Cuando nace un bebé, una de las
cosas que más nos impactan es su mirada; al entrar en una tienda, lo primero
que hacemos es tocar algún producto; cuando salimos de un ascensor valoramos
que la persona que entra nos de los buenos días con una sonrisa en la cara; y
nos fastidia que nuestro jefe no se sepa nuestro nombre. Todo esto parece muy
básico y, de hecho, lo es aunque no nos confundamos: “básico” no significa poco
importante sino todo lo contrario. La Real Academia Española nos define “básico” como “perteneciente o relativo a la base o bases
sobre que se sustenta algo, fundamental” y aquí está la clave. No podemos
pretender que nuestra imagen de marca crezca, ni que nuestra relación con los
consumidores sea cada vez mejor si no tenemos en cuenta lo más básico, es
decir, aquello que permite que el resto de acciones de marketing tengan sentido
y que constituye su principal engranaje.
Aquí, alzo la voz para pedir,
simplemente, coherencia. Por favor, no perdamos de vista quiénes somos como
empresas ni quiénes son nuestros clientes porque, de hecho, somos la misma
“cosa”. Personalmente, no acabo de comprender por qué pensamos que tratar con
clientes, consumidores, proveedores o socios es algo distinto a cuando el
interlocutor es un amigo, o un hijo. Lo cierto es que, somos lo que somos en
todas y cada una de las cosas que hacemos.

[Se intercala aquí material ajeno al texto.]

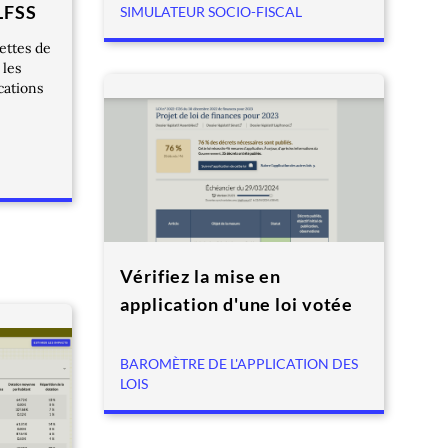
LFSS
SIMULATEUR SOCIO-FISCAL
ettes de
 les
ocations
Vérifiez la mise en
application d'une loi votée
BAROMÈTRE DE L'APPLICATION DES
LOIS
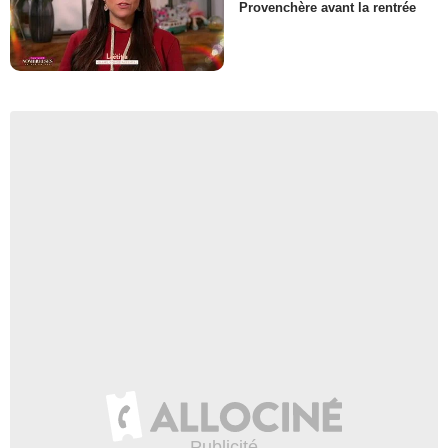
Provenchère avant la rentrée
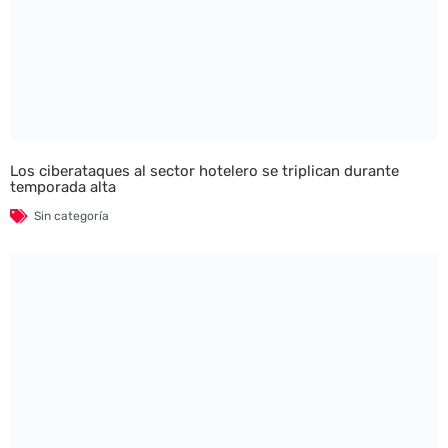
Los ciberataques al sector hotelero se triplican durante
temporada alta
Sin categoría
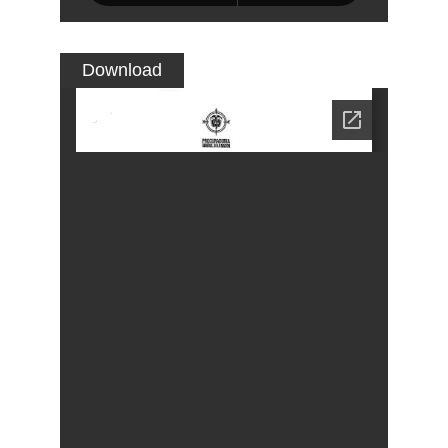
Download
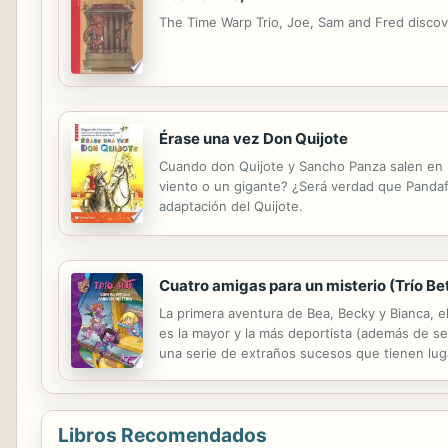
The Time Warp Trio, Joe, Sam and Fred discov
Érase una vez Don Quijote
Cuando don Quijote y Sancho Panza salen en bu
viento o un gigante? ¿Será verdad que Pandafi
adaptación del Quijote.
Cuatro amigas para un misterio (Trío Bet
La primera aventura de Bea, Becky y Bianca, e
es la mayor y la más deportista (además de se
una serie de extraños sucesos que tienen luga
está investigando el caso sin mucho éxito. Por
Libros Recomendados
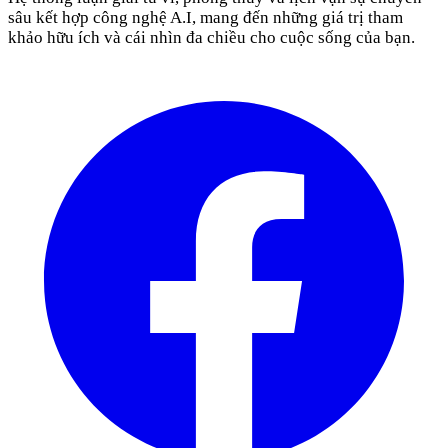
sâu kết hợp công nghệ A.I, mang đến những giá trị tham
khảo hữu ích và cái nhìn đa chiều cho cuộc sống của bạn.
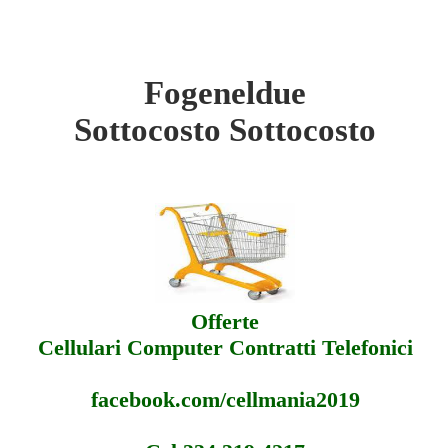
Fogeneldue
eldue - Sottocosto
Sottocosto Sottocosto
eldue - Offerte
eldue - Assistenza
Offerte
Cellulari Computer Contratti Telefonici
facebook.com/cellmania2019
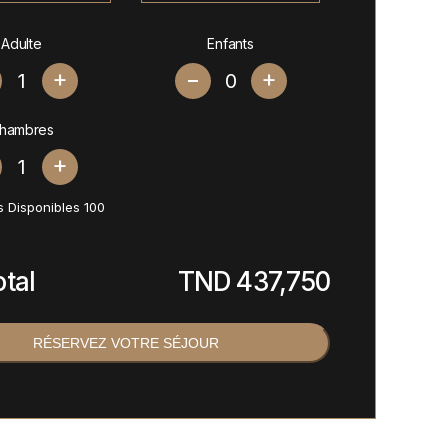
Adulte
Enfants
+
+
hambres
+
 Disponibles
100
otal
TND
437,750
RÉSERVEZ VOTRE SÉJOUR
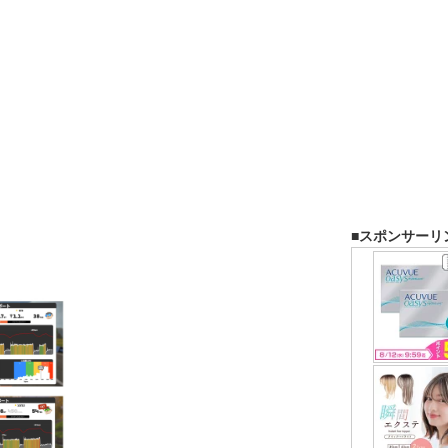
■スポンサーリ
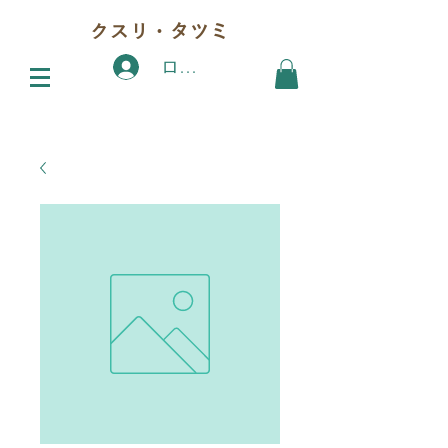
クスリ・タツミ
ログイン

Nuestra naturaleza no varía por el
mero hecho de que estemos vestidos de traje y corbata o con ropa de deporte así
que, me parece absurdo que nos extrañemos cuando un cliente pide la hoja de
reclamación, y sin embargo, cuando llegamos a casa y damos una mala
contestación a nuestra pareja somos capaces de pedir perdón.
Por todo esto, no parece tener
mucho sentido realizar inversiones desorbitadas en una
caja interactiva que se abre con un mando a distancia y te acerca los zapatos a
los mismísimos pies de la cama mientras emite el último hit de Rihanna, si lo
hacemos sin a penas mirar a los ojos al consumidor porque ¿qué sentido tiene
esto?, ¿a caso no es eso un cortocircuito?, ¿deberíamos extrañarnos si este
consumidor no vuelve nunca más a nuestra tienda? En mi opinión, la respuesta a
esta última pregunta es un “no” rotundo ya que, sería como pretender que cualquier
máquina respondiese a nuestras demandas con sólo parte de las piezas y sistemas
que la componen, o sin soldar los cables que se chamuscaron al saltar los
plomos del cuadro de mandos.
En fin…parece que ya es hora de
asumir que con un cortocircuito en el “sistema”, ni siquiera el iPhone-17s funcionaría.